# WORK INSTRUCTION
What lines of the data include the string "store"? Copy them all.

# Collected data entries
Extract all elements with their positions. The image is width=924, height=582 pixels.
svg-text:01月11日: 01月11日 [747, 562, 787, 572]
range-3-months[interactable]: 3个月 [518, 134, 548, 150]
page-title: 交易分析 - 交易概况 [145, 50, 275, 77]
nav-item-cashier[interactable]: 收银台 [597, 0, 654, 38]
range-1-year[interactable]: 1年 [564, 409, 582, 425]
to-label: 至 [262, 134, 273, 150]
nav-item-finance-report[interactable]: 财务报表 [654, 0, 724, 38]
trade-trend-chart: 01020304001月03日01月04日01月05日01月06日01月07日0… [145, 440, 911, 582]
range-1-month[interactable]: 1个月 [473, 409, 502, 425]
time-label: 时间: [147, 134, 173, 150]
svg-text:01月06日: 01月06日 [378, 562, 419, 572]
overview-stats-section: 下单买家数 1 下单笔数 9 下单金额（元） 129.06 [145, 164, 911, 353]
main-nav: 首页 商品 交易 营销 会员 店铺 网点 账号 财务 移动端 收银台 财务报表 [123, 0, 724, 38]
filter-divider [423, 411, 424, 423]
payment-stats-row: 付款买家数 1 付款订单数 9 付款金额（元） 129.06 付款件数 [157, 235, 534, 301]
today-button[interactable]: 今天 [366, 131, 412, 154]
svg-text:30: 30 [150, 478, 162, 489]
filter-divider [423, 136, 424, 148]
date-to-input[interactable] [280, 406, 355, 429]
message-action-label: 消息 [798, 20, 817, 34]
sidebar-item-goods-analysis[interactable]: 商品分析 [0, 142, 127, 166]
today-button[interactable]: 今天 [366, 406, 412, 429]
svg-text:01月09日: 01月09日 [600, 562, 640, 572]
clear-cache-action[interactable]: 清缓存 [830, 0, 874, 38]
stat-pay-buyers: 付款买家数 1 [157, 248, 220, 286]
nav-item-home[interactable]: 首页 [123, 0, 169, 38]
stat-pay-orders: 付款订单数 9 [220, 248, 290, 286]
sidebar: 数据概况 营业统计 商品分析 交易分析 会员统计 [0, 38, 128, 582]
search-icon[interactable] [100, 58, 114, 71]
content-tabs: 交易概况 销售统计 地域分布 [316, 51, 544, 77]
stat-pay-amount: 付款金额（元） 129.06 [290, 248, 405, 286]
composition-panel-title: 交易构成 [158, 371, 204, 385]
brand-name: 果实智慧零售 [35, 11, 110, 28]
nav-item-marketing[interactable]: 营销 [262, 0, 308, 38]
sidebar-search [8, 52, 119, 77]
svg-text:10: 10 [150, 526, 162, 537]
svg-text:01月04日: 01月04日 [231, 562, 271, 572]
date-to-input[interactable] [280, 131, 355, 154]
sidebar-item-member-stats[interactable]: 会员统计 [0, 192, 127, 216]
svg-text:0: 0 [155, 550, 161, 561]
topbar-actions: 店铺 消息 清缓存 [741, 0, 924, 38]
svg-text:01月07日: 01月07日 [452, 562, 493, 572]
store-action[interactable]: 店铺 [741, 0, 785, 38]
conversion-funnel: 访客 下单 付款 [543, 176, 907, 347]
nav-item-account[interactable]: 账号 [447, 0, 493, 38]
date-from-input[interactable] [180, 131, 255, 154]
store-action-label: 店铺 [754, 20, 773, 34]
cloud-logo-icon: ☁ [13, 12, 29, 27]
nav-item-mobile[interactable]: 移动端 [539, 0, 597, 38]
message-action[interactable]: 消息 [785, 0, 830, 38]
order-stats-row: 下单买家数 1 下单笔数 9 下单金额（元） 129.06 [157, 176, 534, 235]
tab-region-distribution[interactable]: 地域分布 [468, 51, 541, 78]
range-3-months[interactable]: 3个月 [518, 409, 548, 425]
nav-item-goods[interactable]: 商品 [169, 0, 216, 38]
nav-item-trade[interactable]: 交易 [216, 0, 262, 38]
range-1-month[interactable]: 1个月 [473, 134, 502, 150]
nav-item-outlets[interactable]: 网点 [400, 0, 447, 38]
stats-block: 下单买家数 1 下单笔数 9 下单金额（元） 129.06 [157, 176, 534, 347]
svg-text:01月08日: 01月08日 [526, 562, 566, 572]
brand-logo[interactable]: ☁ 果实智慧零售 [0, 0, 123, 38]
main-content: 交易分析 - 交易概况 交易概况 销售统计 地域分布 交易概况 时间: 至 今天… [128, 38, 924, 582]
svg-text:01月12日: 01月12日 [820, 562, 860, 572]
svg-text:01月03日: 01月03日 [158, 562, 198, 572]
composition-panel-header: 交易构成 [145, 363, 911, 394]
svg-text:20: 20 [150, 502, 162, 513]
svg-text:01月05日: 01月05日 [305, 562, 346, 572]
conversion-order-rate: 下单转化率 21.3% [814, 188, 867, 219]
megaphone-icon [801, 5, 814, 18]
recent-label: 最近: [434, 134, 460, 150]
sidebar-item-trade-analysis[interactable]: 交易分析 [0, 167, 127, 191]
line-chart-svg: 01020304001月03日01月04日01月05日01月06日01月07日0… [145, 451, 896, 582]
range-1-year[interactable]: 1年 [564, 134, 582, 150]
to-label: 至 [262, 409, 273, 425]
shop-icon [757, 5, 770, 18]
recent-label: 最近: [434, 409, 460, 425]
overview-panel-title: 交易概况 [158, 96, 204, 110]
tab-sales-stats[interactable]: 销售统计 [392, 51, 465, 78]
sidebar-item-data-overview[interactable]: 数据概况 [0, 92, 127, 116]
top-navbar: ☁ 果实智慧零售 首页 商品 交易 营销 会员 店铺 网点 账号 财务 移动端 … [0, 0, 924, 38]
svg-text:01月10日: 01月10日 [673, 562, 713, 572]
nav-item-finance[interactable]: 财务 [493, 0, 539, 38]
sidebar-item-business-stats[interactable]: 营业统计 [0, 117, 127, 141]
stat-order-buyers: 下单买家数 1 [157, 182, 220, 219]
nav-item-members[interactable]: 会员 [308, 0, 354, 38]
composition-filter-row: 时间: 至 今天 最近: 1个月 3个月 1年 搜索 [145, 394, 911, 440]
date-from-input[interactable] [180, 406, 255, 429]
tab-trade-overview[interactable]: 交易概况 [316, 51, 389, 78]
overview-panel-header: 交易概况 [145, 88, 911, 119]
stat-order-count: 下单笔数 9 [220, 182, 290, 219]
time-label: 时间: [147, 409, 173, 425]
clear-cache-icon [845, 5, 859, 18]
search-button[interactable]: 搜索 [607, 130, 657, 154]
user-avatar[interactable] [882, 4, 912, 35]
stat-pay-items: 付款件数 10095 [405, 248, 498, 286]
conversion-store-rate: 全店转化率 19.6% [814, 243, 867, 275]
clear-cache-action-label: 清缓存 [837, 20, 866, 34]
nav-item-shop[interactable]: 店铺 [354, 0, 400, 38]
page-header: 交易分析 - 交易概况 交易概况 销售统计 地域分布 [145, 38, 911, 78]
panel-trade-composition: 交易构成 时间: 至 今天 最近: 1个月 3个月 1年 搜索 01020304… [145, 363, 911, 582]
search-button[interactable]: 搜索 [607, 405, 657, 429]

# ANSWER TO THE PROBLEM
store-action[interactable]: 店铺 [741, 0, 785, 38]
store-action-label: 店铺 [754, 20, 773, 34]
conversion-store-rate: 全店转化率 19.6% [814, 243, 867, 275]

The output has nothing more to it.